═══ Records for this task
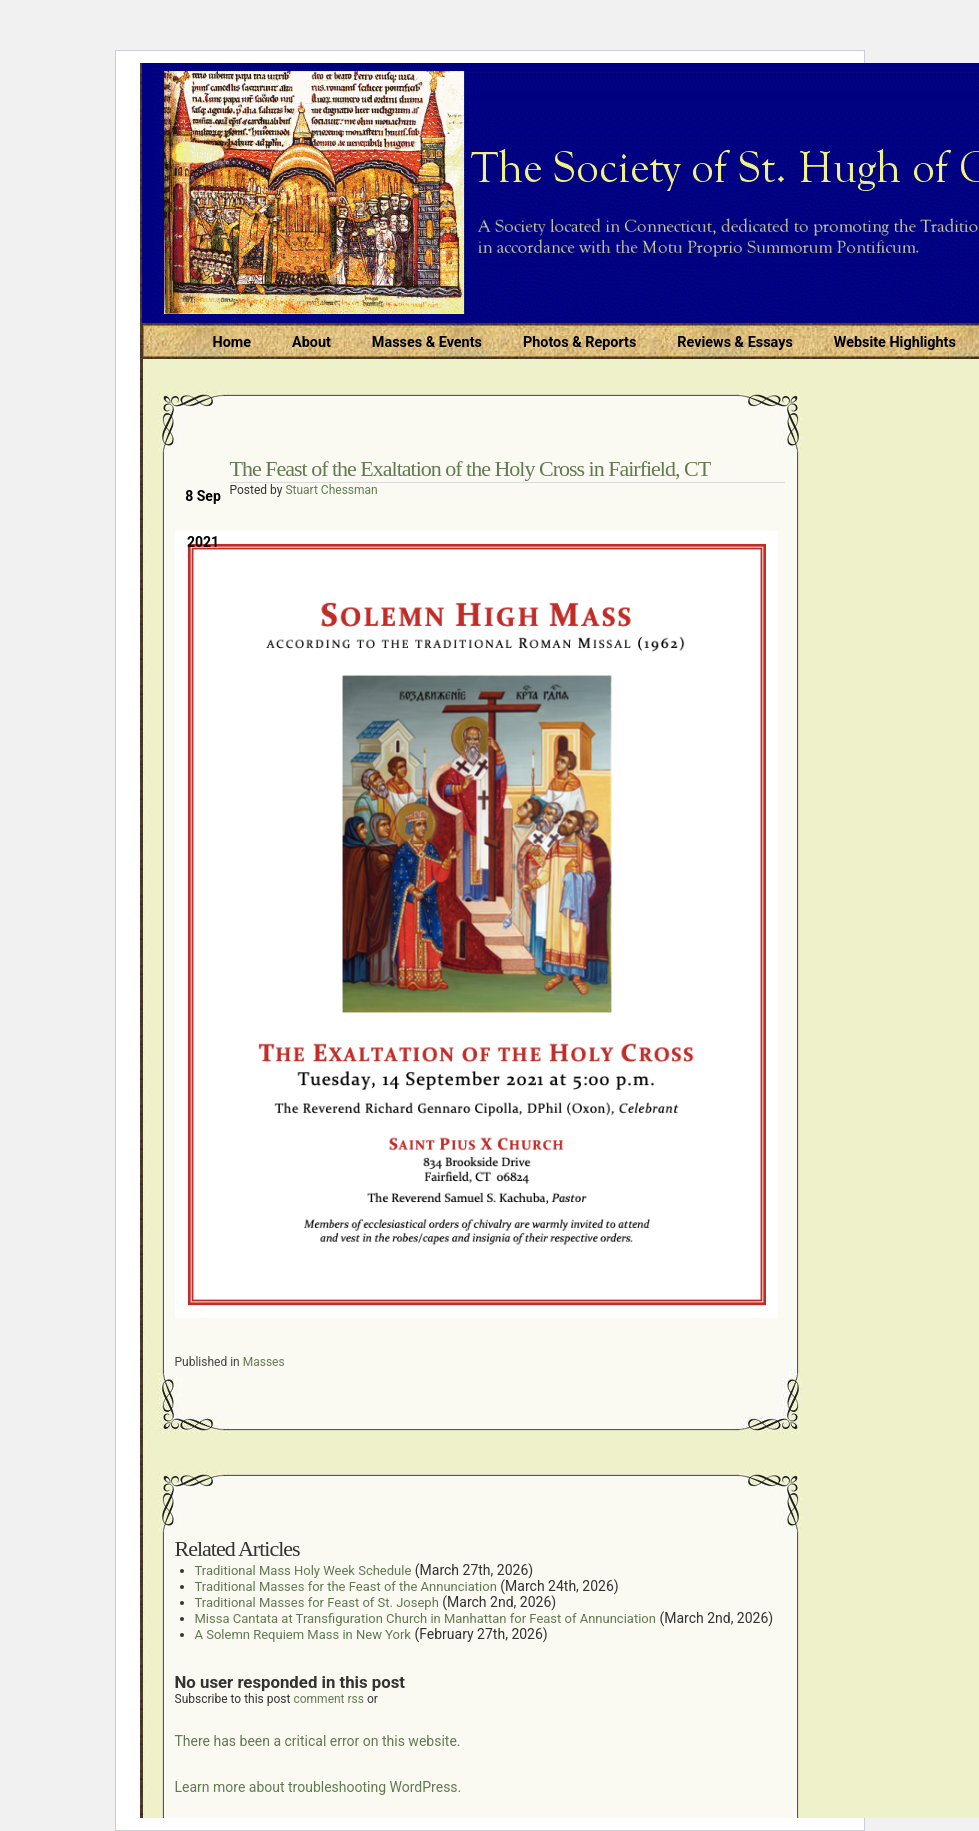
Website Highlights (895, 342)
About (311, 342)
══════
═══ Records for this task
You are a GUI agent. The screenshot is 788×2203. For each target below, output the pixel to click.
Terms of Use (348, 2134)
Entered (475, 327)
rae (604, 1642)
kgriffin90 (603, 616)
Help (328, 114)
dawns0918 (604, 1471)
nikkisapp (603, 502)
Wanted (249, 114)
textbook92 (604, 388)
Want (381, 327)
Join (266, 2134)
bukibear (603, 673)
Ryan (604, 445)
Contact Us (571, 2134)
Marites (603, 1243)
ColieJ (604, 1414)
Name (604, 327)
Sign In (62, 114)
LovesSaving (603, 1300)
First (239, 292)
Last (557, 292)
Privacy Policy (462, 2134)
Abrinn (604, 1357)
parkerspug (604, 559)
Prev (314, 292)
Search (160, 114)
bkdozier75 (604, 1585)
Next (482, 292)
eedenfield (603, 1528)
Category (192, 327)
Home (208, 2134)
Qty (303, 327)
══════
The listing above holds a line with "Terms of Use (348, 2134)" and a line with "Qty (303, 327)". Print the stretch from the first through the second, exactly and alone.

## Your solution
Terms of Use (348, 2134)
Entered (475, 327)
rae (604, 1642)
kgriffin90 (603, 616)
Help (328, 114)
dawns0918 (604, 1471)
nikkisapp (603, 502)
Wanted (249, 114)
textbook92 (604, 388)
Want (381, 327)
Join (266, 2134)
bukibear (603, 673)
Ryan (604, 445)
Contact Us (571, 2134)
Marites (603, 1243)
ColieJ (604, 1414)
Name (604, 327)
Sign In (62, 114)
LovesSaving (603, 1300)
First (239, 292)
Last (557, 292)
Privacy Policy (462, 2134)
Abrinn (604, 1357)
parkerspug (604, 559)
Prev (314, 292)
Search (160, 114)
bkdozier75 (604, 1585)
Next (482, 292)
eedenfield (603, 1528)
Category (192, 327)
Home (208, 2134)
Qty (303, 327)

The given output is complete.